■ **The task**: Leave no picture in, and give every entry again exactly.

Collected data:
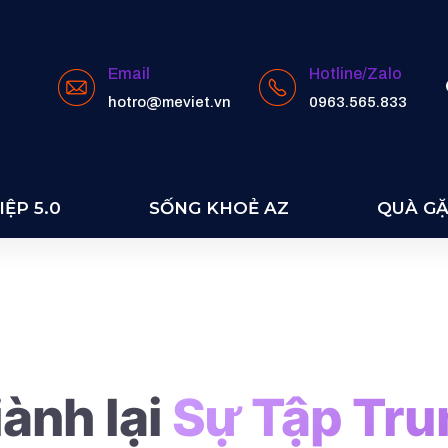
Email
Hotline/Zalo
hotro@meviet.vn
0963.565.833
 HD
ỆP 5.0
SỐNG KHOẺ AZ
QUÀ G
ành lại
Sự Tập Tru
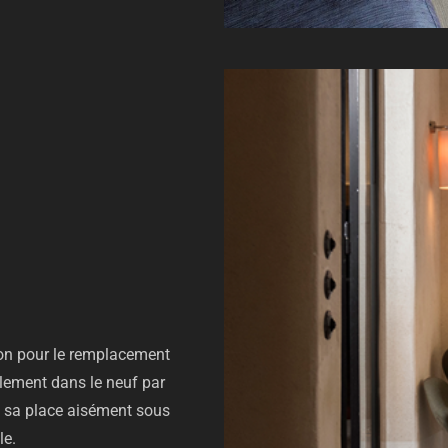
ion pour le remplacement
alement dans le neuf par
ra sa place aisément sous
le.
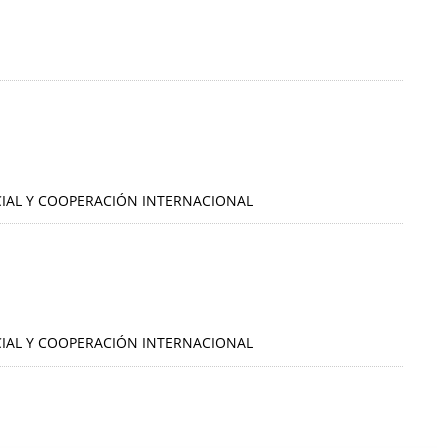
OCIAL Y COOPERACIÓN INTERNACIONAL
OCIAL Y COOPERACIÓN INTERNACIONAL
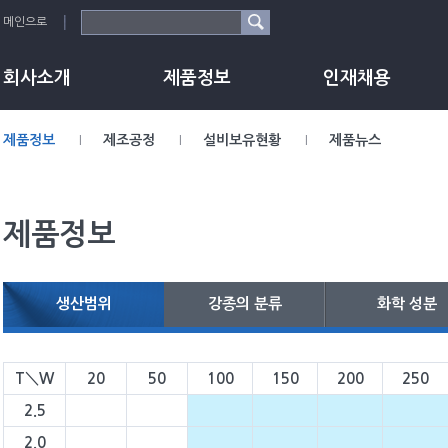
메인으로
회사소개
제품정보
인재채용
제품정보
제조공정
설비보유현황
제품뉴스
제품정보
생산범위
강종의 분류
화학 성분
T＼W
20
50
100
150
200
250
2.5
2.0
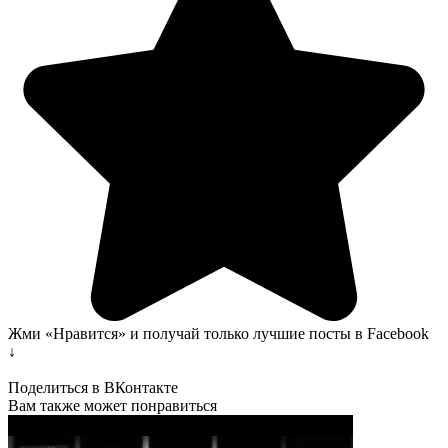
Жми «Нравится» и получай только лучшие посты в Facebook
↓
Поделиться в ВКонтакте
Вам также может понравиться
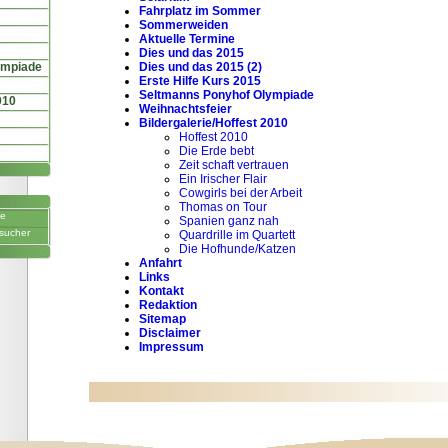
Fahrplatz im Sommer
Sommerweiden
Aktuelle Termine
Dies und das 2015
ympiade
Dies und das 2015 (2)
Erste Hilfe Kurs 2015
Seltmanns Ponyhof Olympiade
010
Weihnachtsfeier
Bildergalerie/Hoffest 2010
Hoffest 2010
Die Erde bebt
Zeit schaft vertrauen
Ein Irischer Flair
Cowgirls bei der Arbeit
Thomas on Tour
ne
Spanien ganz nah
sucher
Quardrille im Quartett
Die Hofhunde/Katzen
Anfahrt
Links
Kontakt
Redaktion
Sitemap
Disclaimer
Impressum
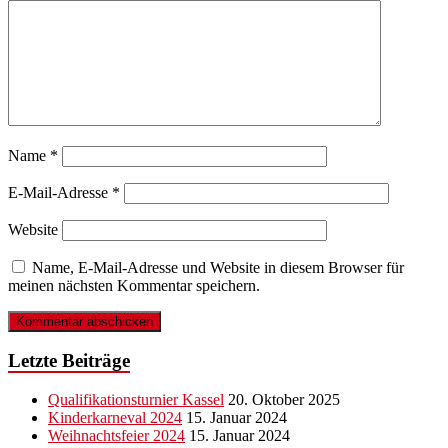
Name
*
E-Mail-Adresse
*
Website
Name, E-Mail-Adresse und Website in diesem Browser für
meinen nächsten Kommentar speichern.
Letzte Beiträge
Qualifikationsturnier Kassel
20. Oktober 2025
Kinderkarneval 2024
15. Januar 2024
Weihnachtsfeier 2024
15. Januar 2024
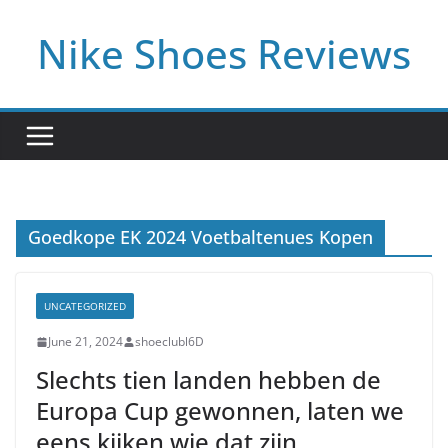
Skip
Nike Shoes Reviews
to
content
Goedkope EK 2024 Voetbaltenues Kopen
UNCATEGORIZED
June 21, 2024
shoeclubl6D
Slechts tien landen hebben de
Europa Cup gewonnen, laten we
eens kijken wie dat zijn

■ **Solution for this task**:
Email
Hotline/Zalo
hotro@meviet.vn
0963.565.833
 HD
ỆP 5.0
SỐNG KHOẺ AZ
QUÀ G
ành lại
Sự Tập Tru
ion pour le remplacement
alement dans le neuf par
ra sa place aisément sous
le.
OCIAL Y COOPERACIÓN INTERNACIONAL
OCIAL Y COOPERACIÓN INTERNACIONAL
메인으로
회사소개
제품정보
인재채용
제품정보
제조공정
설비보유현황
제품뉴스
제품정보
생산범위
강종의 분류
화학 성분
T＼W
20
50
100
150
200
250
2.5
2.0
Жми «Нравится» и получай только лучшие посты в Facebook
↓
Поделиться в ВКонтакте
Вам также может понравиться
Fahrplatz im Sommer
Sommerweiden
Aktuelle Termine
Dies und das 2015
ympiade
Dies und das 2015 (2)
Erste Hilfe Kurs 2015
Seltmanns Ponyhof Olympiade
010
Weihnachtsfeier
Bildergalerie/Hoffest 2010
Hoffest 2010
Die Erde bebt
Zeit schaft vertrauen
Ein Irischer Flair
Cowgirls bei der Arbeit
Thomas on Tour
ne
Spanien ganz nah
sucher
Quardrille im Quartett
Die Hofhunde/Katzen
Anfahrt
Links
Kontakt
Redaktion
Sitemap
Disclaimer
Impressum
Name
*
E-Mail-Adresse
*
Website
Name, E-Mail-Adresse und Website in diesem Browser für
meinen nächsten Kommentar speichern.
Letzte Beiträge
Qualifikationsturnier Kassel
20. Oktober 2025
Kinderkarneval 2024
15. Januar 2024
Weihnachtsfeier 2024
15. Januar 2024
Skip
Nike Shoes Reviews
to
content
Goedkope EK 2024 Voetbaltenues Kopen
UNCATEGORIZED
June 21, 2024
shoeclubl6D
Slechts tien landen hebben de
Europa Cup gewonnen, laten we
eens kijken wie dat zijn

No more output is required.